Wait! These fucking idiots still...STILL want to mask very young children, despite all of the evidence that young children have been harmed by doing so??? What the everloving fuck is going on??? A pox on these morons.
I enjoyed this posting very much. Like you, I always preferred finding a hoops place and playing with fellow lovers of the game and traveling all over the western hemisphere, parts of the EU, and to Australia and points in Asia, if I looked could always find some place to play. Most times, I was the only whitey on the court but never had any problems, only fun. Great exercise and comradery.
Your point about Rutgers is sad, as they have only assured that many of these young people will live short lives, and many be in ill health. All because of their stiff-necked egos and greed. To describe the last 3.5 years as a catastrophe is to understate the scope of what has happened.
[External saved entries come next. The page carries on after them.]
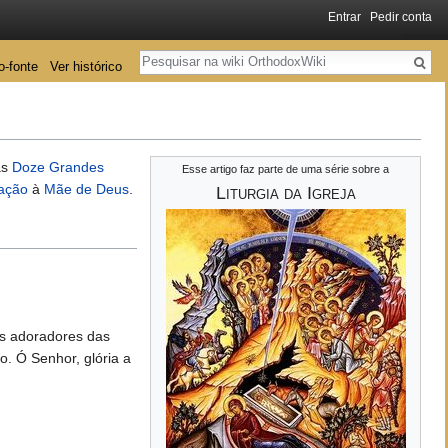
Entrar
Pedir conta
Pesquisa
o-fonte
Ver histórico
as
Doze Grandes
Esse artigo faz parte de uma série sobre a
ação
à
Mãe de Deus
.
Liturgia da Igreja
os adoradores das
o. Ó Senhor, glória a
I saw where Fauci, the man most responsible for this calamity, has been showered with more accolades and honors and money for his roles in making this happen. He reminds me of Profin Zylenko, Stalin's scientist/bureaucrat, who advanced agricultural policies that killed tens of millions of Soviet citizens but never suffered any repercussions. Clarence Darrow pointed out that "there is no justice, in or out of court". In this world, he's probably right many times. In the next, may Fauci and the bureaucrats who have committed so much murder and destruction receive their justice.